Hyderabad: Gaddam Triveni and Gaddam Mastan Rao spent ten years trying to become parents. They cycled through 13 rounds of ovulation induction and one round of intrauterine insemination at private clinics. Nothing worked.
Then they walked into Gandhi Hospital.
On Wednesday, Triveni delivered twins, a boy and a girl, through a procedure the couple paid nothing for. The state carried the entire cost: the IVF cycle, the frozen embryo transfer, the delivery, and every medicine in between. At a private hospital, the same treatment costs between Rs 10 lakh and Rs 12 lakh.
How the doctors reached a diagnosis
The couple, both agricultural labourers from Boyaguda, relocated from their village to Hyderabad to seek care. Doctors at Gandhi Hospital’s IVF Centre reviewed their history and diagnosed unexplained infertility, a category that accounts for a significant share of cases where earlier treatment has failed without a clear clinical reason.
The team initiated a single IVF cycle. After one frozen embryo transfer, Triveni conceived. Doctors later performed an elective lower segment caesarean section. Mother and newborns are reported to be in good health.
The treatment team included hospital superintendent Dr Vani, IVF Centre head Dr T Shobha, infertility specialist Dr Fathima, embryologist Dr Shiva Krishna, and nursing officer Lavanya.
A centre built in 87 days
The IVF facility at Gandhi Hospital opened in October 2023, inaugurated by then Home Minister Mahmood Ali. The Telangana government sanctioned Rs 16.5 crore across three centres — Gandhi Hospital in Secunderabad, Petlaburj Maternity Hospital, and MGM Hospital in Warangal, at Rs 5.5 crore each.
The Gandhi Hospital centre finished construction in 87 days, against a planned timeline of 150 days.
The facility operates across three zones. The non-sterile zone holds counselling rooms with audio-visual recording, an ultrasound room, and a pre- or post-operative ward. The sterile zone houses the IVF operation theatre and embryology laboratory, both equipped with 3,400 CFM air handling units running 24 hours a day.
The population numbers that shaped the policy
Telangana’s decision to fund fertility treatment reflects a demographic calculation the state can no longer ignore.
The state’s Total Fertility Rate (TFR) has dropped to around 1.5 to 1.6, well below the replacement level of 2.1 required to sustain a stable population. This is also lower than the national average, estimated at around 1.9 to 2.0.

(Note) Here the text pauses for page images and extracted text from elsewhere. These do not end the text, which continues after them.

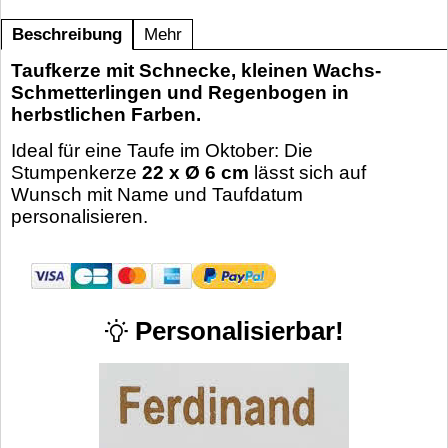
Beschreibung
Mehr
Taufkerze mit Schnecke, kleinen Wachs-
Schmetterlingen und Regenbogen in
herbstlichen Farben.
Ideal für eine Taufe im Oktober: Die
Stumpenkerze
22 x Ø 6 cm
lässt sich auf
Wunsch mit Name und Taufdatum
personalisieren.
Personalisierbar!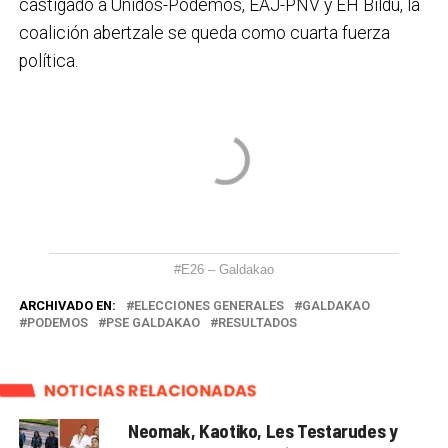
castigado a Unidos-Podemos, EAJ-PNV y EH Bildu, la
coalición abertzale se queda como cuarta fuerza
política.
#E26 – Galdakao
ARCHIVADO EN:
ELECCIONES GENERALES
GALDAKAO
PODEMOS
PSE GALDAKAO
RESULTADOS
NOTICIAS RELACIONADAS
Neomak, Kaotiko, Les Testarudes y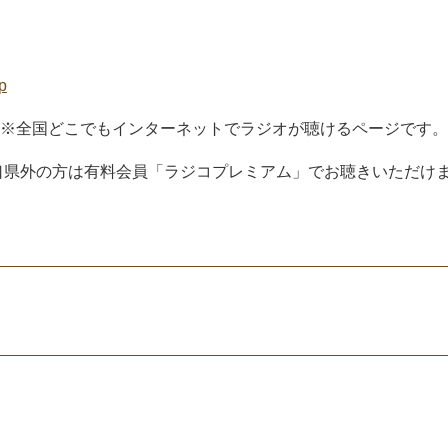
jp
※全国どこでもインターネットでラジオが聴けるページです。
口県外の方は有料会員「ラジコプレミアム」でお聴きいただけま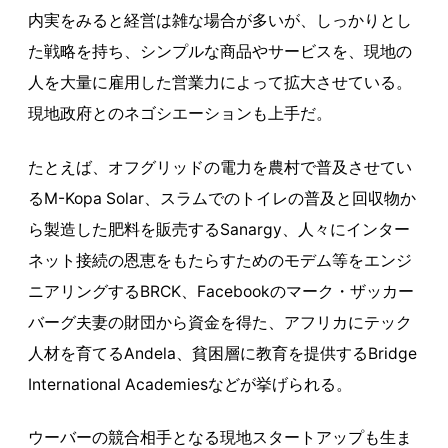
内実をみると経営は雑な場合が多いが、しっかりとし
た戦略を持ち、シンプルな商品やサービスを、現地の
人を大量に雇用した営業力によって拡大させている。
現地政府とのネゴシエーションも上手だ。
たとえば、オフグリッドの電力を農村で普及させてい
るM-Kopa Solar、スラムでのトイレの普及と回収物か
ら製造した肥料を販売するSanargy、人々にインター
ネット接続の恩恵をもたらすためのモデム等をエンジ
ニアリングするBRCK、Facebookのマーク・ザッカー
バーグ夫妻の財団から資金を得た、アフリカにテック
人材を育てるAndela、貧困層に教育を提供するBridge
International Academiesなどが挙げられる。
ウーバーの競合相手となる現地スタートアップも生ま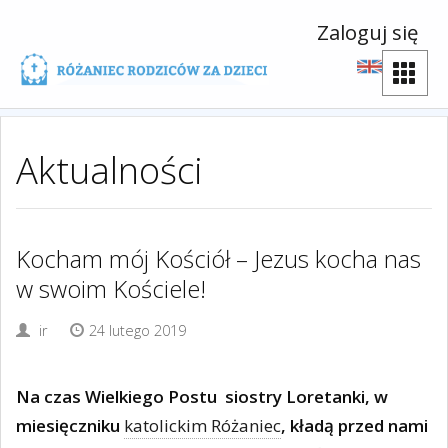
Zaloguj się
Aktualności
Kocham mój Kościół – Jezus kocha nas
w swoim Kościele!
ir
24 lutego 2019
Na czas Wielkiego Postu
siostry Loretanki, w
miesięczniku
katolickim Różaniec
, kładą przed nami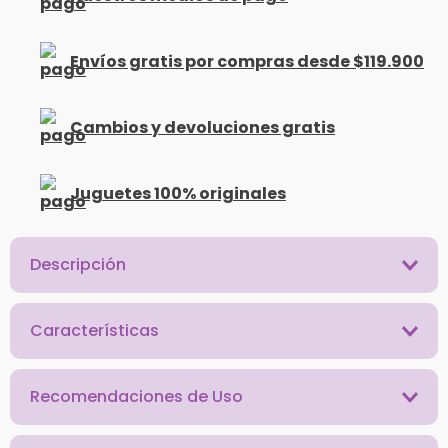
Envíos gratis por compras desde $119.900
Cambios y devoluciones gratis
Juguetes 100% originales
Descripción
Características
Recomendaciones de Uso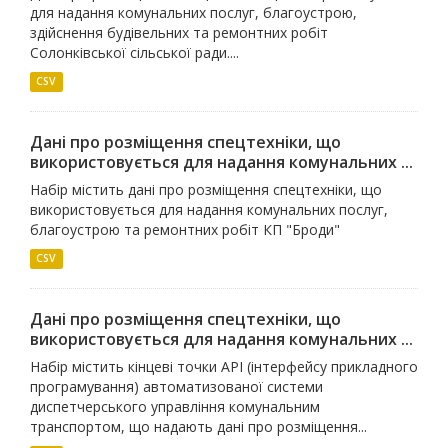
для надання комунальних послуг, благоустрою,
здійснення будівельних та ремонтних робіт
Солонківської сільської ради....
CSV
Дані про розміщення спецтехніки, що
використовується для надання комунальних ...
Набір містить дані про розміщення спецтехніки, що
використовується для надання комунальних послуг,
благоустрою та ремонтних робіт КП "Броди"
CSV
Дані про розміщення спецтехніки, що
використовується для надання комунальних ...
Набір містить кінцеві точки API (інтерфейсу прикладного
програмування) автоматизованої системи
диспетчерського управління комунальним
транспортом, що надають дані про розміщення...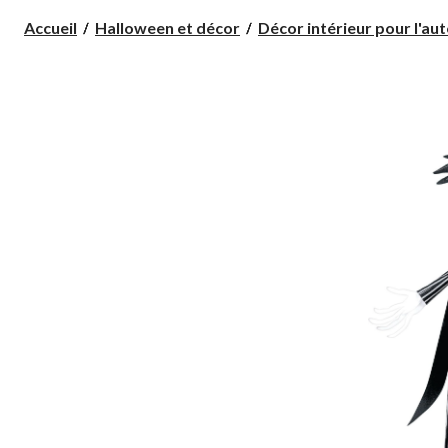
Accueil
Halloween et décor
Décor intérieur pour l'aut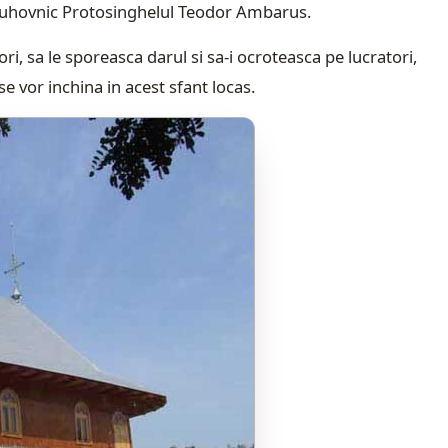
e duhovnic Protosinghelul Teodor Ambarus.
, sa le sporeasca darul si sa-i ocroteasca pe lucratori,
 se vor inchina in acest sfant locas.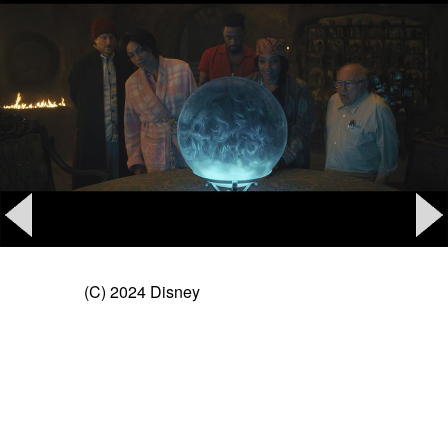
(C) 2024 Disney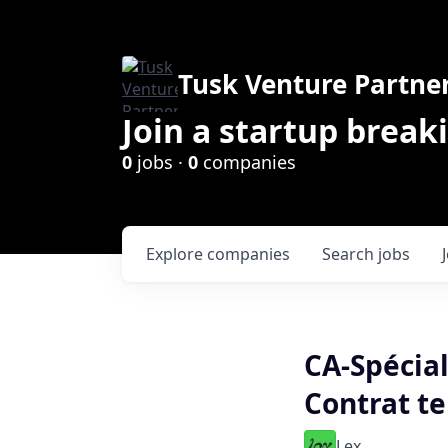
Tusk Venture Partne
Join a startup break
0
jobs ·
0
companies
Explore
companies
Search
jobs
CA-Spécial
Contrat t
Lex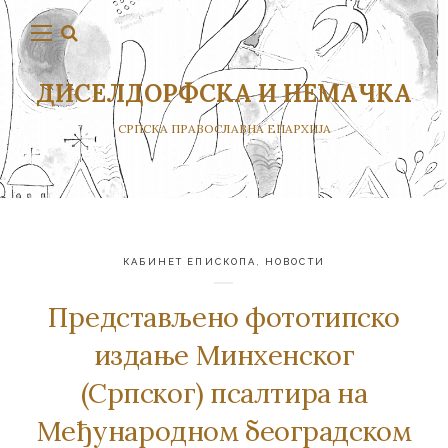
ДИСЕЛДОРФСКА И НЕМАЧКА
СРПСКА ПРАВОСЛАВНА ЕПАРХИЈА
КАБИНЕТ ЕПИСКОПА
,
НОВОСТИ
Представљено фототипско
издање Минхенског
(Српског) псалтира на
Међународном београдском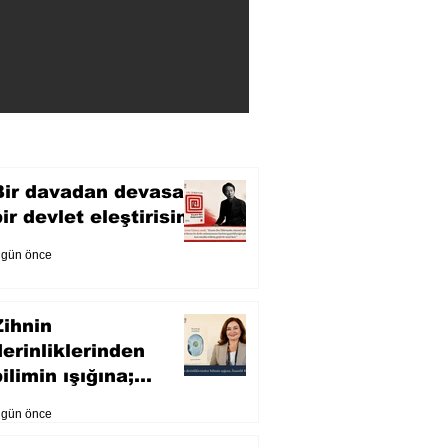
Bir davadan devasa
bir devlet eleştirisine
 gün önce
Zihnin
derinliklerinden
ilimin ışığına;
İnsanlık Karnesi
 gün önce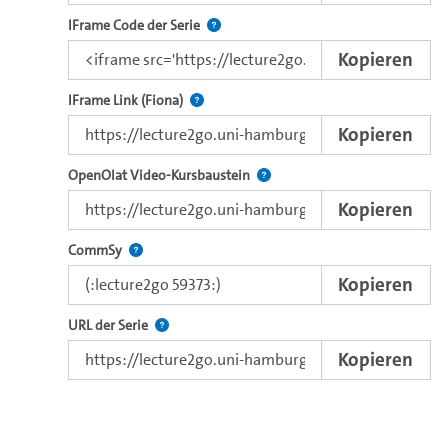
Nutzen Sie diesen Code, um das Video u
IFrame Code der Serie
Kopieren
Direkter iFrame-Link zur Weitergabe an e
IFrame Link (Fiona)
Kopieren
Verwenden Sie diesen Link, um 
OpenOlat Video-Kursbaustein
Kopieren
Nutzen Sie diesen Code, um das Video in CommSy ei
CommSy
Kopieren
Der Link zur Serie.
URL der Serie
Kopieren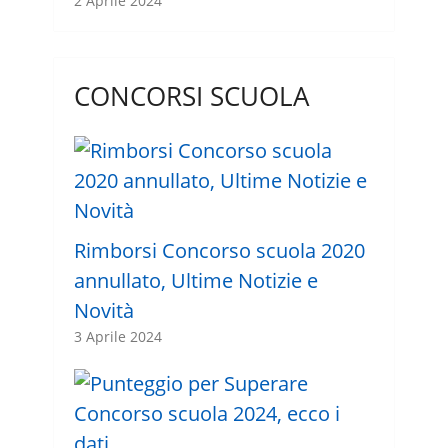
2 Aprile 2024
CONCORSI SCUOLA
Rimborsi Concorso scuola 2020
annullato, Ultime Notizie e
Novità
3 Aprile 2024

A slight rural-urban gap persists, with fertility rates at roughly 1.6 in rural areas compared to 1.5 in urban centres.
Projections indicate deeper structural shifts ahead. The number of newborns in the state is expected to decline by nearly 25% between 2021 and 2036, raising concerns of a future labour shortage. The working-age population, particularly those in the 25–29 age group, is projected to shrink by close to 20% over the same period.
At the same time, Telangana is ageing rapidly. The population aged 80 and above is expected to increase by more than 80% by 2036. Overall population growth is also slowing sharply, with projections suggesting it could fall to near-zero levels, around 0.3 per thousand, by 2031–2035, potentially leading to a declining population within the next decade or two.
Experts attribute the trend to a mix of factors, including delayed marriages, lifestyle changes, pollution, dietary shifts, and improvements in female education and workforce participation. Infertility is also emerging as a significant concern, now estimated to affect one in seven couples in the region.
In response, the Telangana government has begun recalibrating its population policies, starting IVF centres across government hospitals in the state.
What the minister said
Health minister Damodar Rajanarasimha, who congratulated the medical team following Wednesday’s delivery, said the government intends to keep advanced reproductive care free at government hospitals for poor and middle-class families.
“The IVF centres established at Gandhi and Petlaburj hospitals were helping many families access advanced fertility treatment without financial burden,” the minister said.
For Triveni and Mastan Rao, that access translated into two children after a decade of waiting.